So I've already done the training and finding best params using hyperopt. All of the experiments and runs are saved in `mlflow.db`. Using the MLFlow UI I will create 'model registry' for top 5 models that have best AUC, move some of them to 'production' and leave the rest to 'staging'. Then I will try to use MLFlow Client to talk to the MLFlow, test those that are in the 'staging' area and using the test data 'promote' the best one to 'production'. 

---

Before that, I will do another run on the best model just to test the idea of saving preprocessor (DictVectorizer) in separate folder, since it isn't saved using `autolog()`. 

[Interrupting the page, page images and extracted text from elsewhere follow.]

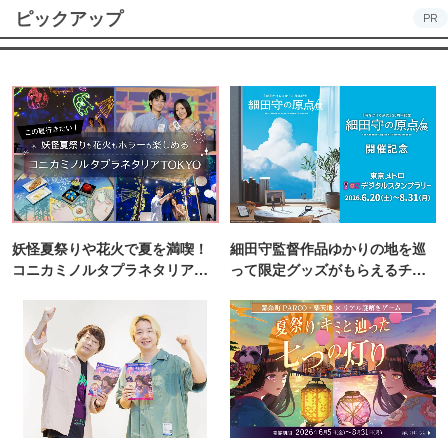
ピックアップ
PR
妖怪夏祭りや花火で夏を満喫！
細田守監督作品ゆかりの地を巡
コニカミノルタプラネタリア
って限定グッズがもらえるチャ
TOKYO
ンス！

Also, all the preprocessing part will be saved to `preprocessing.py` such that I can declutter this notebook and focus on parts dealing with MLFlow only. I know it is never done this way, but this notebook servers as POC not as a production level code. 

In [2]:
#To access the scope of preprocessing.py
%run preprocessing.py

In [13]:
import mlflow
import pickle
import xgboost as xgb

mlflow.set_tracking_uri("sqlite:///mlflow.db")
mlflow.set_experiment("credit-risk-scoring")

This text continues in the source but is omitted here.